Copy each line of the entries that includes the word "contributors".

■ DATA SHOWN:

-- -- --

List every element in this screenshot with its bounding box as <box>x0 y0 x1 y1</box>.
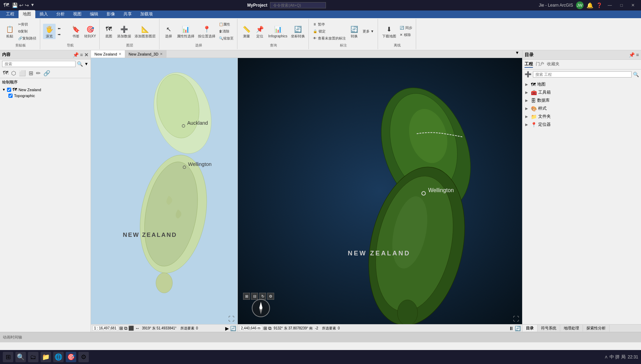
start-button[interactable]: ⊞ <box>3 352 13 362</box>
tab-share[interactable]: 共享 <box>119 10 136 18</box>
tree-item-maps[interactable]: ▶ 🗺 地图 <box>524 80 640 88</box>
tab-map[interactable]: 地图 <box>19 10 35 18</box>
tab-edit[interactable]: 编辑 <box>86 10 102 18</box>
tab-imagery[interactable]: 影像 <box>102 10 119 18</box>
layer-type-icon-1[interactable]: 🗺 <box>2 69 9 77</box>
map-tools-4[interactable]: ↔ <box>135 326 140 331</box>
panel-close-icon[interactable]: ✕ <box>84 52 88 58</box>
layer-group-new-zealand[interactable]: ▼ 🗺 New Zealand <box>0 86 91 93</box>
pause-button[interactable]: ⏸ 暂停 <box>312 21 347 28</box>
map-tools-r1[interactable]: ⊞ <box>263 326 267 331</box>
infographics-button[interactable]: 📊 Infographics <box>267 24 289 39</box>
select-button[interactable]: ↖ 选择 <box>162 24 175 39</box>
cut-button[interactable]: ✂ 剪切 <box>17 21 38 28</box>
coord-transform-button[interactable]: 🔄 坐标转换 <box>290 24 306 39</box>
play-button-left[interactable]: ▶ <box>225 326 229 331</box>
contents-search-input[interactable] <box>2 61 76 67</box>
tree-item-toolbox[interactable]: ▶ 🧰 工具箱 <box>524 88 640 96</box>
catalog-options-icon[interactable]: ≡ <box>636 52 639 58</box>
catalog-add-icon[interactable]: ➕ <box>525 71 532 78</box>
tree-item-locators[interactable]: ▶ 📍 定位器 <box>524 121 640 129</box>
refresh-button-right[interactable]: 🔄 <box>515 326 521 331</box>
catalog-tab-portal[interactable]: 门户 <box>536 61 544 68</box>
layer-type-icon-6[interactable]: 🔗 <box>43 69 51 77</box>
map-tools-r2[interactable]: ⧉ <box>268 326 271 331</box>
layer-checkbox[interactable] <box>8 94 13 98</box>
goto-xy-button[interactable]: 🎯 转到XY <box>83 24 97 39</box>
measure-button[interactable]: 📏 测量 <box>240 24 253 39</box>
map-tools-3[interactable]: ⬛ <box>128 326 134 331</box>
scale-selector-right[interactable]: 2,440,646 m <box>239 326 262 331</box>
catalog-tab-favorites[interactable]: 收藏夹 <box>547 61 560 68</box>
notification-icon[interactable]: 🔔 <box>586 2 593 9</box>
more-anno-button[interactable]: 更多 ▼ <box>361 29 376 34</box>
tab-addins[interactable]: 加载项 <box>136 10 157 18</box>
search-options-icon[interactable]: ▼ <box>84 61 88 66</box>
bookmark-button[interactable]: 🔖 书签 <box>70 24 82 39</box>
taskview-button[interactable]: 🗂 <box>28 352 38 362</box>
customize-icon[interactable]: ▼ <box>30 2 35 8</box>
3d-zoom-button[interactable]: ⊟ <box>251 293 258 300</box>
tab-analysis[interactable]: 分析 <box>52 10 69 18</box>
catalog-pin-icon[interactable]: 📌 <box>629 52 635 58</box>
map-3d[interactable]: Wellington NEW ZEALAND ⊞ ⊟ ↻ ⚙ <box>238 58 522 324</box>
north-compass[interactable] <box>252 299 270 317</box>
map-tab-2d[interactable]: New Zealand ✕ <box>91 50 125 58</box>
tab-project[interactable]: 工程 <box>2 10 19 18</box>
tab-insert[interactable]: 插入 <box>35 10 52 18</box>
catalog-bottom-tab-exploratory[interactable]: 探索性分析 <box>583 325 610 332</box>
settings-button[interactable]: ⚙ <box>78 352 89 362</box>
maximize-button[interactable]: □ <box>618 2 626 8</box>
map-right-fullscreen-icon[interactable]: ⛶ <box>513 315 519 323</box>
catalog-bottom-tab-symbology[interactable]: 符号系统 <box>537 325 560 332</box>
map-tools-2[interactable]: ⧉ <box>124 326 127 331</box>
paste-button[interactable]: 📋 粘贴 <box>3 24 16 39</box>
remove-button[interactable]: ✕ 移除 <box>398 32 414 38</box>
forward-button[interactable]: ➡ <box>56 32 69 37</box>
search-icon[interactable]: 🔍 <box>77 61 83 67</box>
add-data-button[interactable]: ➕ 添加数据 <box>116 24 133 39</box>
3d-settings-button[interactable]: ⚙ <box>267 293 274 300</box>
panel-pin-icon[interactable]: 📌 <box>73 52 79 58</box>
basemap-button[interactable]: 🗺 底图 <box>102 24 115 39</box>
add-graphic-layer-button[interactable]: 📐 添加图形图层 <box>133 24 157 39</box>
pan-button[interactable]: 🖐 滚览 <box>43 24 56 39</box>
files-button[interactable]: 📁 <box>41 352 51 362</box>
redo-icon[interactable]: ↪ <box>25 2 29 8</box>
layer-type-icon-2[interactable]: ⬡ <box>10 69 17 77</box>
copy-path-button[interactable]: 🔗 复制路径 <box>17 35 38 42</box>
help-icon[interactable]: ❓ <box>596 2 602 8</box>
tree-item-database[interactable]: ▶ 🗄 数据库 <box>524 96 640 104</box>
map-tab-2d-close[interactable]: ✕ <box>119 52 121 56</box>
download-map-button[interactable]: ⬇ 下载地图 <box>381 24 398 39</box>
save-icon[interactable]: 💾 <box>12 2 18 8</box>
minimize-button[interactable]: — <box>605 2 615 8</box>
search-taskbar-button[interactable]: 🔍 <box>15 352 26 362</box>
locate-button[interactable]: 📌 定位 <box>254 24 266 39</box>
tree-item-folders[interactable]: ▶ 📁 文件夹 <box>524 112 640 121</box>
loc-select-button[interactable]: 📍 按位置选择 <box>197 24 217 39</box>
3d-rotate-button[interactable]: ↻ <box>259 293 266 300</box>
attr-select-button[interactable]: 📊 属性性选择 <box>176 24 196 39</box>
convert-anno-button[interactable]: 🔄 转换 <box>348 24 361 39</box>
layer-type-icon-4[interactable]: ⊞ <box>28 69 34 77</box>
layer-type-icon-3[interactable]: ⬜ <box>18 69 27 77</box>
clear-button[interactable]: 🗑 清除 <box>218 28 235 35</box>
map-tabs-options-icon[interactable]: ▼ <box>512 50 522 58</box>
zoom-to-button[interactable]: 🔍 缩放至 <box>218 35 235 42</box>
layer-topographic[interactable]: Topographic <box>0 93 91 99</box>
edge-button[interactable]: 🌐 <box>53 352 64 362</box>
catalog-bottom-tab-catalog[interactable]: 目录 <box>522 325 537 332</box>
3d-expand-button[interactable]: ⊞ <box>243 293 250 300</box>
play-button-right[interactable]: ⏸ <box>509 326 514 331</box>
undo-icon[interactable]: ↩ <box>19 2 23 8</box>
tree-item-styles[interactable]: ▶ 🎨 样式 <box>524 104 640 112</box>
catalog-bottom-tab-geoprocessing[interactable]: 地理处理 <box>560 325 583 332</box>
catalog-tab-project[interactable]: 工程 <box>525 61 533 68</box>
panel-options-icon[interactable]: ≡ <box>80 52 83 58</box>
map-2d[interactable]: Auckland Wellington NEW ZEALAND ⛶ <box>91 58 238 324</box>
tab-view[interactable]: 视图 <box>69 10 86 18</box>
arcgis-button[interactable]: 🎯 <box>66 352 76 362</box>
refresh-button-left[interactable]: 🔄 <box>230 326 236 331</box>
attributes-button[interactable]: 📋 属性 <box>218 21 235 28</box>
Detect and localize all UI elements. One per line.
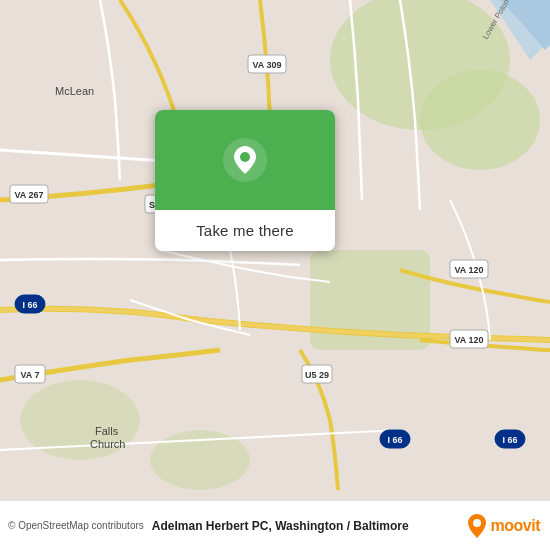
moovit-logo: moovit	[467, 514, 540, 538]
svg-point-2	[420, 70, 540, 170]
popup-card: Take me there	[155, 110, 335, 251]
svg-text:VA 309: VA 309	[252, 60, 281, 70]
moovit-pin-icon	[467, 514, 487, 538]
svg-text:U5 29: U5 29	[305, 370, 329, 380]
svg-text:I 66: I 66	[387, 435, 402, 445]
take-me-there-button[interactable]: Take me there	[155, 210, 335, 251]
svg-text:VA 120: VA 120	[454, 335, 483, 345]
bottom-bar: © OpenStreetMap contributors Adelman Her…	[0, 500, 550, 550]
moovit-brand-text: moovit	[491, 517, 540, 535]
svg-text:McLean: McLean	[55, 85, 94, 97]
location-name: Adelman Herbert PC, Washington / Baltimo…	[144, 519, 467, 533]
svg-text:VA 7: VA 7	[20, 370, 39, 380]
svg-point-31	[240, 152, 250, 162]
popup-map-background	[155, 110, 335, 210]
svg-text:Church: Church	[90, 438, 125, 450]
attribution-text: © OpenStreetMap contributors	[8, 520, 144, 531]
map-container: McLean SR 695 VA 309 VA 267 I 66 I 66 I …	[0, 0, 550, 500]
svg-text:VA 120: VA 120	[454, 265, 483, 275]
svg-text:I 66: I 66	[22, 300, 37, 310]
svg-text:VA 267: VA 267	[14, 190, 43, 200]
svg-point-32	[473, 519, 481, 527]
svg-text:Falls: Falls	[95, 425, 119, 437]
osm-attribution: © OpenStreetMap contributors	[8, 520, 144, 531]
location-pin-icon	[223, 138, 267, 182]
svg-text:I 66: I 66	[502, 435, 517, 445]
location-label: Adelman Herbert PC, Washington / Baltimo…	[152, 519, 409, 533]
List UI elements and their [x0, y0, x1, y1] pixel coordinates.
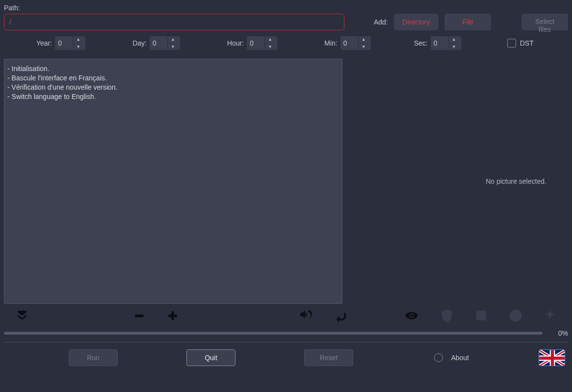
dst-checkbox[interactable] — [507, 39, 516, 48]
dst-label: DST — [520, 39, 534, 47]
minus-icon[interactable] — [132, 307, 146, 324]
svg-rect-3 — [476, 311, 486, 320]
day-stepper[interactable]: ▲ ▼ — [150, 36, 180, 50]
preview-panel: No picture selected. — [464, 59, 568, 304]
min-label: Min: — [324, 39, 337, 47]
svg-point-4 — [510, 310, 522, 322]
plus-icon[interactable] — [166, 307, 180, 324]
svg-rect-0 — [135, 315, 143, 317]
help-icon[interactable] — [508, 307, 523, 324]
day-up-icon[interactable]: ▲ — [168, 36, 178, 44]
log-line: - Initialisation. — [7, 64, 339, 74]
log-line: - Bascule l'interface en Français. — [7, 74, 339, 83]
progress-percent: 0% — [548, 329, 568, 337]
log-panel: - Initialisation. - Bascule l'interface … — [4, 59, 342, 304]
hour-down-icon[interactable]: ▼ — [265, 44, 275, 50]
sec-stepper[interactable]: ▲ ▼ — [431, 36, 461, 50]
sec-input[interactable] — [431, 39, 448, 47]
path-input[interactable] — [4, 14, 344, 30]
about-radio[interactable] — [434, 353, 443, 362]
separator — [4, 342, 568, 343]
toolbar — [4, 304, 568, 327]
language-flag-button[interactable] — [539, 349, 565, 366]
hour-stepper[interactable]: ▲ ▼ — [247, 36, 277, 50]
add-directory-button[interactable]: Directory — [394, 14, 439, 30]
year-label: Year: — [36, 39, 52, 47]
year-down-icon[interactable]: ▼ — [73, 44, 83, 50]
hour-label: Hour: — [227, 39, 244, 47]
sec-label: Sec: — [414, 39, 428, 47]
add-label: Add: — [374, 18, 388, 26]
sec-down-icon[interactable]: ▼ — [449, 44, 459, 50]
hour-input[interactable] — [247, 39, 264, 47]
min-down-icon[interactable]: ▼ — [359, 44, 369, 50]
sec-up-icon[interactable]: ▲ — [449, 36, 459, 44]
stop-icon[interactable] — [474, 307, 489, 324]
run-button[interactable]: Run — [69, 349, 118, 366]
shield-icon[interactable] — [440, 307, 454, 324]
volume-icon[interactable] — [298, 307, 314, 324]
preview-empty-text: No picture selected. — [486, 177, 546, 185]
rotate-icon[interactable] — [334, 307, 348, 324]
about-label: About — [451, 354, 469, 362]
log-line: - Switch language to English. — [7, 92, 339, 101]
add-file-button[interactable]: File — [444, 14, 491, 30]
eye-icon[interactable] — [403, 307, 420, 324]
svg-rect-2 — [171, 311, 174, 319]
year-stepper[interactable]: ▲ ▼ — [55, 36, 85, 50]
min-stepper[interactable]: ▲ ▼ — [340, 36, 371, 50]
min-input[interactable] — [340, 39, 358, 47]
year-input[interactable] — [55, 39, 73, 47]
min-up-icon[interactable]: ▲ — [359, 36, 369, 44]
path-label: Path: — [4, 4, 568, 12]
log-line: - Vérification d'une nouvelle version. — [7, 83, 339, 92]
download-icon[interactable] — [15, 307, 29, 324]
hour-up-icon[interactable]: ▲ — [265, 36, 275, 44]
progress-bar — [4, 332, 543, 335]
day-label: Day: — [132, 39, 147, 47]
day-down-icon[interactable]: ▼ — [168, 44, 178, 50]
select-files-button[interactable]: Select files — [521, 14, 568, 30]
day-input[interactable] — [150, 39, 167, 47]
reset-button[interactable]: Reset — [304, 349, 353, 366]
year-up-icon[interactable]: ▲ — [73, 36, 83, 44]
sparkle-icon[interactable] — [543, 307, 557, 324]
quit-button[interactable]: Quit — [186, 349, 235, 366]
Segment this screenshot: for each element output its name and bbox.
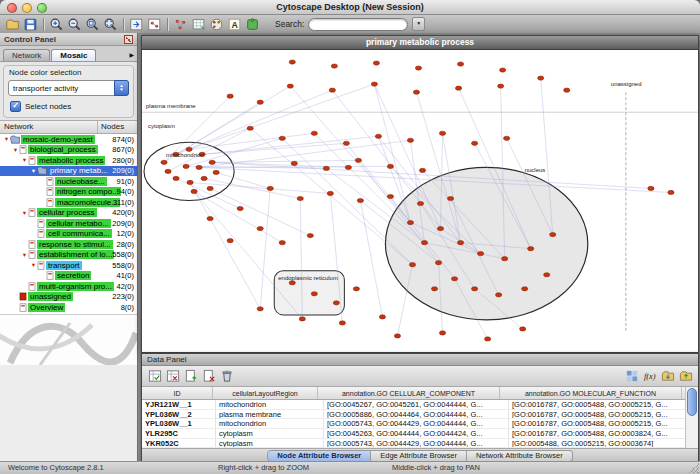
column-header[interactable]: cellularLayoutRegion	[213, 387, 318, 399]
network-node[interactable]	[520, 327, 526, 331]
network-node[interactable]	[209, 160, 215, 164]
network-node[interactable]	[267, 186, 273, 190]
network-node[interactable]	[311, 131, 317, 135]
network-node[interactable]	[323, 166, 329, 170]
network-node[interactable]	[544, 273, 550, 277]
new-view-icon[interactable]	[146, 16, 163, 33]
network-node[interactable]	[227, 239, 233, 243]
network-node[interactable]	[289, 281, 295, 285]
network-node[interactable]	[345, 165, 351, 169]
network-node[interactable]	[227, 94, 233, 98]
column-header[interactable]: annotation.GO CELLULAR_COMPONENT	[318, 387, 500, 399]
delete-attribute-icon[interactable]	[201, 369, 216, 384]
hide-selected-icon[interactable]	[128, 16, 145, 33]
expand-arrow-icon[interactable]: ▼	[21, 157, 28, 163]
network-node[interactable]	[186, 147, 192, 151]
annotation-icon[interactable]: A	[226, 16, 243, 33]
network-node[interactable]	[331, 64, 337, 68]
network-node[interactable]	[485, 337, 491, 341]
tree-item[interactable]: unassigned223(0)	[0, 292, 137, 303]
network-node[interactable]	[451, 277, 457, 281]
open-session-icon[interactable]	[4, 16, 21, 33]
close-button[interactable]	[7, 3, 17, 13]
tab-edge-attribute-browser[interactable]: Edge Attribute Browser	[371, 450, 467, 462]
network-node[interactable]	[455, 86, 461, 90]
expand-arrow-icon[interactable]: ▼	[30, 168, 37, 174]
zoom-in-icon[interactable]	[48, 16, 65, 33]
network-node[interactable]	[471, 287, 477, 291]
network-node[interactable]	[375, 134, 381, 138]
network-node[interactable]	[417, 201, 423, 205]
network-node[interactable]	[355, 158, 361, 162]
window-titlebar[interactable]: Cytoscape Desktop (New Session)	[0, 0, 700, 15]
network-node[interactable]	[415, 66, 421, 70]
tree-item[interactable]: ▼mosaic-demo-yeast874(0)	[0, 134, 137, 145]
resize-grip[interactable]	[689, 463, 699, 473]
network-node[interactable]	[371, 82, 377, 86]
network-node[interactable]	[357, 198, 363, 202]
network-node[interactable]	[353, 287, 359, 291]
network-node[interactable]	[457, 62, 463, 66]
attribute-matrix-icon[interactable]	[624, 369, 639, 384]
select-attributes-icon[interactable]	[147, 369, 162, 384]
network-node[interactable]	[409, 263, 415, 267]
table-scrollbar[interactable]	[685, 387, 698, 448]
tree-item[interactable]: cell communica...12(0)	[0, 229, 137, 240]
plugin-manager-icon[interactable]	[244, 16, 261, 33]
vizmapper-icon[interactable]	[208, 16, 225, 33]
network-node[interactable]	[648, 186, 654, 190]
network-node[interactable]	[478, 252, 484, 256]
tree-item[interactable]: ▼establishment of lo...558(0)	[0, 250, 137, 261]
network-node[interactable]	[307, 234, 313, 238]
unselect-attributes-icon[interactable]	[165, 369, 180, 384]
tree-item[interactable]: ▼cellular process420(0)	[0, 208, 137, 219]
expand-arrow-icon[interactable]: ▼	[21, 210, 28, 216]
trash-icon[interactable]	[219, 369, 234, 384]
network-node[interactable]	[435, 261, 441, 265]
import-table-icon2[interactable]	[660, 369, 675, 384]
network-node[interactable]	[457, 241, 463, 245]
network-node[interactable]	[502, 257, 508, 261]
network-node[interactable]	[496, 293, 502, 297]
network-node[interactable]	[538, 76, 544, 80]
network-node[interactable]	[528, 247, 534, 251]
export-table-icon[interactable]	[678, 369, 693, 384]
network-node[interactable]	[471, 141, 477, 145]
network-node[interactable]	[333, 301, 339, 305]
float-panel-icon[interactable]	[124, 35, 133, 44]
tree-item[interactable]: macromolecule...311(0)	[0, 197, 137, 208]
network-node[interactable]	[201, 176, 207, 180]
network-node[interactable]	[437, 226, 443, 230]
network-node[interactable]	[550, 233, 556, 237]
data-panel-titlebar[interactable]: Data Panel	[142, 354, 698, 366]
network-canvas[interactable]: plasma membranecytoplasmmitochondrionnuc…	[142, 50, 698, 352]
network-node[interactable]	[407, 220, 413, 224]
network-node[interactable]	[343, 141, 349, 145]
network-node[interactable]	[387, 164, 393, 168]
network-node[interactable]	[379, 315, 385, 319]
network-node[interactable]	[207, 186, 213, 190]
tree-item[interactable]: ▼metabolic process280(0)	[0, 155, 137, 166]
network-node[interactable]	[207, 216, 213, 220]
search-input[interactable]	[308, 18, 408, 31]
network-node[interactable]	[247, 126, 253, 130]
network-node[interactable]	[498, 84, 504, 88]
tree-item[interactable]: ▼biological_process867(0)	[0, 145, 137, 156]
network-node[interactable]	[196, 165, 202, 169]
network-node[interactable]	[439, 331, 445, 335]
network-node[interactable]	[257, 100, 263, 104]
table-scrollbar-thumb[interactable]	[687, 388, 697, 416]
network-node[interactable]	[373, 61, 379, 65]
table-row[interactable]: YPL036W__2plasma membrane[GO:0005886, GO…	[142, 410, 698, 420]
save-session-icon[interactable]	[22, 16, 39, 33]
network-node[interactable]	[257, 226, 263, 230]
network-node[interactable]	[279, 241, 285, 245]
tree-item[interactable]: ▼transport558(0)	[0, 260, 137, 271]
network-node[interactable]	[291, 161, 297, 165]
tree-item[interactable]: nucleobase...91(0)	[0, 176, 137, 187]
network-node[interactable]	[161, 160, 167, 164]
network-node[interactable]	[329, 88, 335, 92]
network-node[interactable]	[289, 60, 295, 64]
zoom-out-icon[interactable]	[66, 16, 83, 33]
network-view-titlebar[interactable]: primary metabolic process	[142, 36, 698, 50]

-- -- --

■ YOUR SOLUTION:
bottom-bar: © OpenStreetMap contributors Adelman Her…	[0, 500, 550, 550]
attribution-text: © OpenStreetMap contributors	[8, 520, 144, 531]
osm-attribution: © OpenStreetMap contributors	[8, 520, 144, 531]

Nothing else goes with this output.